Starting the journey as Head of Engineering at Up Learn has allowed me to reflect on the question of how one should go about architecting systems and choosing technologies when building for an early stage startup. I have built systems for a couple of startups in the past, which allows me to fall back on some experience. But I realised that sharing these thoughts will be useful for others on the same journey and for my future self in case I forget.
The considerations
Before we get into suggestions and guidelines it would be useful to do a quick recap of important things that need to be kept in mind when making decisions.
- Most startups fail: Depending on what you read more often, you will see claims that most startups fail in the first two years and the reason is either poor product-market fit or poor cashflow. Regardless of the reason, the reality is that most startups do fail. This means that the architecture decisions may not amount to much. More importantly designing systems to work at great scale may not be required.
- Most startups spend initial years finding product market fit: This is often the case because what founders thought was the problem can either be a non-problem or be a problem people won’t pay to get solved. This means that whatever architecture and technology choices you make should allow for quickly changing the product and business model.
- Attracting employees to a startup can be hard: Startups can’t pay enough and often demand a lot of hard work. Finding people that are excited about the startup enough to deal with lower pay and higher work demand can be hard. If you can find more things to excite potential employees then that will likely work in your favour in short to medium term (read 2–4 years).

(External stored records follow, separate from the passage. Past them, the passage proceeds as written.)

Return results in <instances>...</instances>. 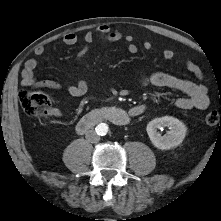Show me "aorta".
Wrapping results in <instances>:
<instances>
[{
  "label": "aorta",
  "mask_w": 221,
  "mask_h": 221,
  "mask_svg": "<svg viewBox=\"0 0 221 221\" xmlns=\"http://www.w3.org/2000/svg\"><path fill=\"white\" fill-rule=\"evenodd\" d=\"M108 129H109V127L106 123H100L96 127V132L98 135L104 136L107 134Z\"/></svg>",
  "instance_id": "1"
}]
</instances>
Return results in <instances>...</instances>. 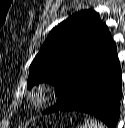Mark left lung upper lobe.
<instances>
[{"label": "left lung upper lobe", "instance_id": "obj_1", "mask_svg": "<svg viewBox=\"0 0 125 128\" xmlns=\"http://www.w3.org/2000/svg\"><path fill=\"white\" fill-rule=\"evenodd\" d=\"M114 45L97 12H77L51 30L30 65L27 86L54 85L57 102L46 111L55 112L70 103L88 71Z\"/></svg>", "mask_w": 125, "mask_h": 128}]
</instances>
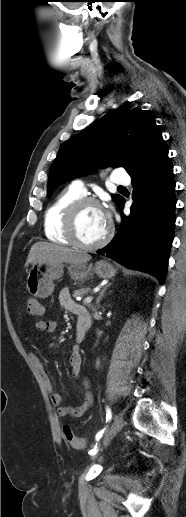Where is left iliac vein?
Returning <instances> with one entry per match:
<instances>
[{"label":"left iliac vein","mask_w":186,"mask_h":517,"mask_svg":"<svg viewBox=\"0 0 186 517\" xmlns=\"http://www.w3.org/2000/svg\"><path fill=\"white\" fill-rule=\"evenodd\" d=\"M124 421L120 414H117L114 417L113 424L110 428V430L104 435L102 444L100 447V451H102L105 447H107L112 440V438L123 428ZM97 454L93 455V458H96Z\"/></svg>","instance_id":"4c4485c4"}]
</instances>
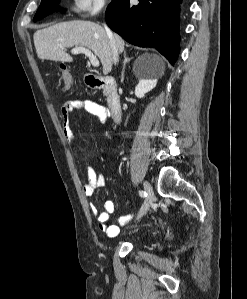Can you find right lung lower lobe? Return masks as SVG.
Wrapping results in <instances>:
<instances>
[{
    "label": "right lung lower lobe",
    "instance_id": "right-lung-lower-lobe-1",
    "mask_svg": "<svg viewBox=\"0 0 247 299\" xmlns=\"http://www.w3.org/2000/svg\"><path fill=\"white\" fill-rule=\"evenodd\" d=\"M113 0L106 10L108 26L129 43L156 48L171 65L179 51L182 0Z\"/></svg>",
    "mask_w": 247,
    "mask_h": 299
}]
</instances>
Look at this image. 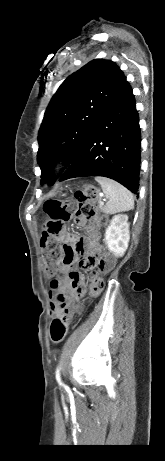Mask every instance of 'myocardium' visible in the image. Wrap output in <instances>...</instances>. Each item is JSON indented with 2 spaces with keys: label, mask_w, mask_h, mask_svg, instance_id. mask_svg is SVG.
Wrapping results in <instances>:
<instances>
[{
  "label": "myocardium",
  "mask_w": 165,
  "mask_h": 461,
  "mask_svg": "<svg viewBox=\"0 0 165 461\" xmlns=\"http://www.w3.org/2000/svg\"><path fill=\"white\" fill-rule=\"evenodd\" d=\"M60 166H61V164H60V163H59V164H57V165L55 166V169H59V168H60Z\"/></svg>",
  "instance_id": "myocardium-1"
}]
</instances>
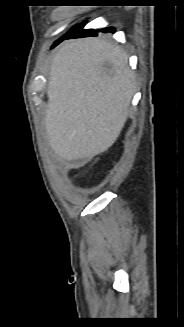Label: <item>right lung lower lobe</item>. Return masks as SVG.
<instances>
[{"label":"right lung lower lobe","mask_w":184,"mask_h":327,"mask_svg":"<svg viewBox=\"0 0 184 327\" xmlns=\"http://www.w3.org/2000/svg\"><path fill=\"white\" fill-rule=\"evenodd\" d=\"M85 24H86V22H82L81 24L77 25L72 31H70L64 37H62L61 40L70 39V38H78V37L96 36L97 32L95 29H83ZM99 31H102L104 33H107V32L114 33L115 29L113 27H108V28L101 29ZM60 41H58L57 43H59Z\"/></svg>","instance_id":"obj_1"}]
</instances>
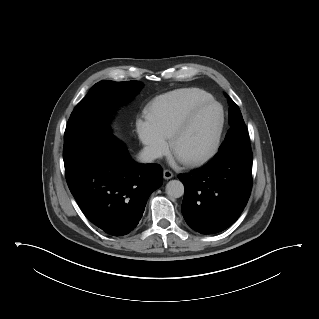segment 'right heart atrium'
I'll return each instance as SVG.
<instances>
[{
  "instance_id": "d8ad5b80",
  "label": "right heart atrium",
  "mask_w": 319,
  "mask_h": 319,
  "mask_svg": "<svg viewBox=\"0 0 319 319\" xmlns=\"http://www.w3.org/2000/svg\"><path fill=\"white\" fill-rule=\"evenodd\" d=\"M136 131L147 153L153 158H160L166 151V138L158 132L147 119L136 120Z\"/></svg>"
}]
</instances>
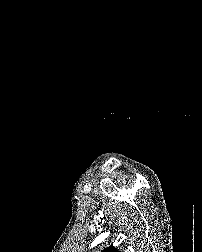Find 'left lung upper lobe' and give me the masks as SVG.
<instances>
[{
	"label": "left lung upper lobe",
	"mask_w": 202,
	"mask_h": 252,
	"mask_svg": "<svg viewBox=\"0 0 202 252\" xmlns=\"http://www.w3.org/2000/svg\"><path fill=\"white\" fill-rule=\"evenodd\" d=\"M102 252H118L115 247L110 246L107 249H104Z\"/></svg>",
	"instance_id": "1"
}]
</instances>
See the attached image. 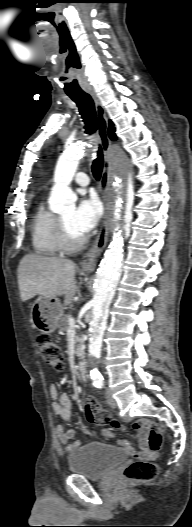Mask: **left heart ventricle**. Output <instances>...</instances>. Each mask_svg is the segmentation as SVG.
Wrapping results in <instances>:
<instances>
[{"label":"left heart ventricle","mask_w":192,"mask_h":527,"mask_svg":"<svg viewBox=\"0 0 192 527\" xmlns=\"http://www.w3.org/2000/svg\"><path fill=\"white\" fill-rule=\"evenodd\" d=\"M73 213H74V210L73 209H69V210L63 212L59 217L62 219L69 237L72 240H77L80 237H82V235L72 225Z\"/></svg>","instance_id":"obj_1"}]
</instances>
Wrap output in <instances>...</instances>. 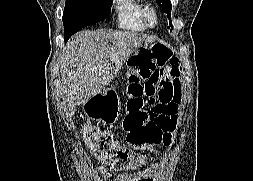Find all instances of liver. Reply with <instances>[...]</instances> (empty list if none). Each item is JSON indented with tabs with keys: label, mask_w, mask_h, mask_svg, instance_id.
I'll return each mask as SVG.
<instances>
[{
	"label": "liver",
	"mask_w": 253,
	"mask_h": 181,
	"mask_svg": "<svg viewBox=\"0 0 253 181\" xmlns=\"http://www.w3.org/2000/svg\"><path fill=\"white\" fill-rule=\"evenodd\" d=\"M154 40L133 31L106 29L84 30L73 35L59 61L67 115L72 117L77 106L99 94L135 50Z\"/></svg>",
	"instance_id": "1"
}]
</instances>
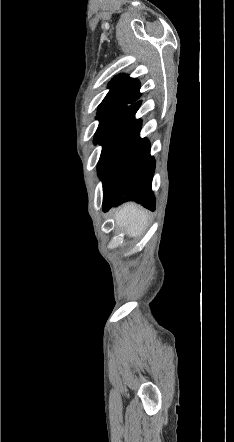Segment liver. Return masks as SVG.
I'll list each match as a JSON object with an SVG mask.
<instances>
[{
	"mask_svg": "<svg viewBox=\"0 0 234 442\" xmlns=\"http://www.w3.org/2000/svg\"><path fill=\"white\" fill-rule=\"evenodd\" d=\"M116 224L130 237L142 234L148 222V213L135 203H127L114 211Z\"/></svg>",
	"mask_w": 234,
	"mask_h": 442,
	"instance_id": "6515ba94",
	"label": "liver"
}]
</instances>
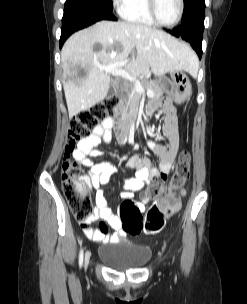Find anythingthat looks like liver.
I'll list each match as a JSON object with an SVG mask.
<instances>
[{"label":"liver","mask_w":247,"mask_h":304,"mask_svg":"<svg viewBox=\"0 0 247 304\" xmlns=\"http://www.w3.org/2000/svg\"><path fill=\"white\" fill-rule=\"evenodd\" d=\"M95 44L101 45L100 51L93 50ZM130 55L132 59L128 60ZM124 60H128L124 69L133 77L147 73L149 68L158 77L178 70L193 73L198 68L189 46L163 31L137 23L100 21L74 33L61 51L69 118L107 96L110 75L100 66ZM77 66L86 71L80 84L73 80Z\"/></svg>","instance_id":"6515ba94"}]
</instances>
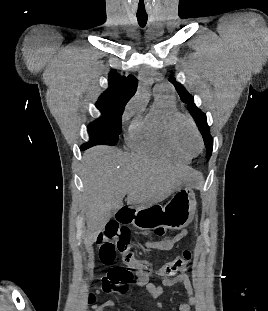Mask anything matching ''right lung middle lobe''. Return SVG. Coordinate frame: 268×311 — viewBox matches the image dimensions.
I'll use <instances>...</instances> for the list:
<instances>
[{
	"label": "right lung middle lobe",
	"instance_id": "obj_1",
	"mask_svg": "<svg viewBox=\"0 0 268 311\" xmlns=\"http://www.w3.org/2000/svg\"><path fill=\"white\" fill-rule=\"evenodd\" d=\"M95 106L99 109L101 116L88 125L90 139L81 146L82 150L95 145L115 146L122 131L123 110L98 104Z\"/></svg>",
	"mask_w": 268,
	"mask_h": 311
}]
</instances>
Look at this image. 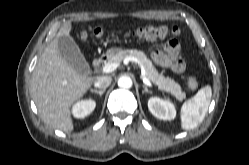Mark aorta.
I'll list each match as a JSON object with an SVG mask.
<instances>
[{
	"label": "aorta",
	"mask_w": 249,
	"mask_h": 165,
	"mask_svg": "<svg viewBox=\"0 0 249 165\" xmlns=\"http://www.w3.org/2000/svg\"><path fill=\"white\" fill-rule=\"evenodd\" d=\"M118 86L122 89H129L132 87V79L129 76H121L118 79Z\"/></svg>",
	"instance_id": "762f6f07"
}]
</instances>
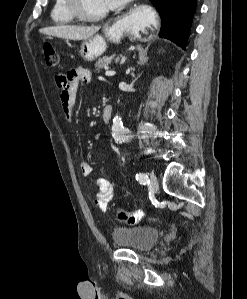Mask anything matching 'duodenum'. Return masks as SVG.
<instances>
[{
  "label": "duodenum",
  "instance_id": "410a0bca",
  "mask_svg": "<svg viewBox=\"0 0 247 299\" xmlns=\"http://www.w3.org/2000/svg\"><path fill=\"white\" fill-rule=\"evenodd\" d=\"M113 115V108L111 105H107L102 112V119L104 122H110Z\"/></svg>",
  "mask_w": 247,
  "mask_h": 299
}]
</instances>
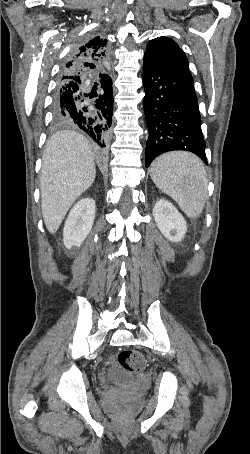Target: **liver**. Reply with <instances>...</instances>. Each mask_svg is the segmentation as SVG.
Wrapping results in <instances>:
<instances>
[{"label":"liver","mask_w":250,"mask_h":454,"mask_svg":"<svg viewBox=\"0 0 250 454\" xmlns=\"http://www.w3.org/2000/svg\"><path fill=\"white\" fill-rule=\"evenodd\" d=\"M95 177L94 153L83 135L62 130L51 136L40 171L41 210L50 233L58 230L72 204Z\"/></svg>","instance_id":"obj_1"}]
</instances>
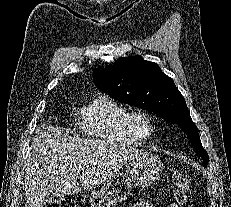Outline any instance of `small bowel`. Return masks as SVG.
Returning <instances> with one entry per match:
<instances>
[{
	"mask_svg": "<svg viewBox=\"0 0 231 207\" xmlns=\"http://www.w3.org/2000/svg\"><path fill=\"white\" fill-rule=\"evenodd\" d=\"M130 207H154L150 202H141L131 205Z\"/></svg>",
	"mask_w": 231,
	"mask_h": 207,
	"instance_id": "c3829d8e",
	"label": "small bowel"
}]
</instances>
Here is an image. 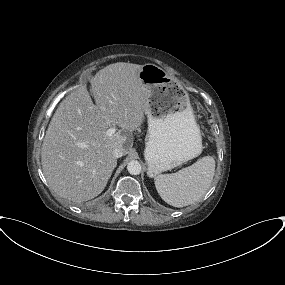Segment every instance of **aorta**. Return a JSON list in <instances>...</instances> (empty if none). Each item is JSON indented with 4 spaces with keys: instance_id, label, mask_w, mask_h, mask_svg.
Listing matches in <instances>:
<instances>
[{
    "instance_id": "aorta-1",
    "label": "aorta",
    "mask_w": 285,
    "mask_h": 285,
    "mask_svg": "<svg viewBox=\"0 0 285 285\" xmlns=\"http://www.w3.org/2000/svg\"><path fill=\"white\" fill-rule=\"evenodd\" d=\"M127 170L131 175H139L141 173L142 166L137 160H132L128 163Z\"/></svg>"
}]
</instances>
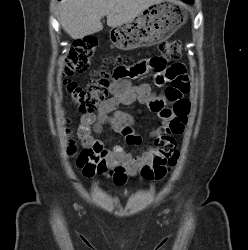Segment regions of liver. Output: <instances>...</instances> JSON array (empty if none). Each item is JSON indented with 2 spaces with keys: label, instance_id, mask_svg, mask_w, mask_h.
I'll use <instances>...</instances> for the list:
<instances>
[{
  "label": "liver",
  "instance_id": "liver-1",
  "mask_svg": "<svg viewBox=\"0 0 248 250\" xmlns=\"http://www.w3.org/2000/svg\"><path fill=\"white\" fill-rule=\"evenodd\" d=\"M163 0H61L59 20L73 39L83 38L103 29L101 18L107 16L109 27L133 21L148 7Z\"/></svg>",
  "mask_w": 248,
  "mask_h": 250
}]
</instances>
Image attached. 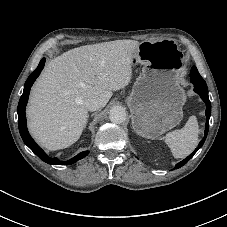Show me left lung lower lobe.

- You may be a significant proportion of the development team: Team sizes in early stage startups are small. This means any time spent doing things other than product development cost the company in that it is slower with the product-market fit experiments. Thus effort needs to be put in ensuring that minimal time is spent in infrastructure management, doing deployments, etc.
The Guidelines
With the reality underlined explicitly, let’s get down to the suggestions worth keeping in mind.
Architect systems to be scale ready not scalable: Making systems scale requires a lot of performance tuning, data denormalisation, query optimisation etc. You can read such strategies applied in real world at high scalability. However, as a start up you don’t need such optimisations. All you need is an architecture that would allow scaling as and when needed. Following are some of the things that make a system scalable.
- Use a message queue to carry out non critical tasks asynchronously. With such a queue in place as you scale you can off load more work to the queue.
- Ensure that the system that carries out asynchronous work scales horizontally. This ensures that as you throw more work at these workers, you can throw more machines at it and scale with ease.
- Use domain names to access database, queueing system, email service, etc instead of ip address. This allows you to move the services around, add load balancers, etc without a lot of disruption to the services.
- Consider event driven design. Such a design forces you to separate out concerns and build components that handle one and only one concern (which in turn leads to a simple design). If, however, this is proving to be too difficult, ignore it. It is not worth front loading the effort if it comes at the cost of being able to do product-market fit experiments quickly.
Choose technologies that the team already knows: This ensures that you spend less time learning the technologies or making rookie mistakes with the technologies, thus increasing the speed of product feature delivery. This obviously seems a no brainer, but it conflicts with the very next suggestion.
Choose technologies that will attract employees or keep them excited enough to stay on after joining: This usually means choosing newer technologies which existing team may not have experience with. Thus a delicate balance needs to be achieved such that product delivery speed is not affected significantly, yet you are able to attract employees.
In a buy-vs-build decision prefer buy over build: We often face a decision of whether to use an existing library or to build something in-house. In such cases, sometimes there is a desire to build the requirement in-house. The flexibility this affords can’t be matched with a library. However, building something in-house comes with the cost of maintaining it (read fixing bugs) and the cost of building it in the first place. This time, in an early stage startup, is much better spent building features. If the library doesn’t meet your needs perfectly, consider making a pull request to contribute back or fork the library (assuming the library is open source). Do not build your own ORM, messaging system, REST library unless absolutely necessary.
Automate deploys: With a small team, it would be extremely useful to automate your deploy process. It doesn’t need to be deploy-on-merge level automation. But deploying should require as little as pressing a button or running a couple of commands. In addition to saving time, you also take away the stress involved in doing manual deploys along with the risk of mistakes.
Simplify orchestration: It is very tempting to go for the latest and greatest orchestration services available. However, services designed for large organisations often come with maintenance overheads. At an early stage such overheads come at the cost of product delivery speed. It may make more sense to go for a simpler setup like two replicas running behind a load balancer or using services like Heroku or using FAAS platforms like Amazon Lambda.
None of the above suggestions are hard rules that a startup must implement. However, they should help you think about aspects that may not come to your mind when making decisions. Lastly, this post by Dom Barker is a fantastic read if you are developing software for early stage statups.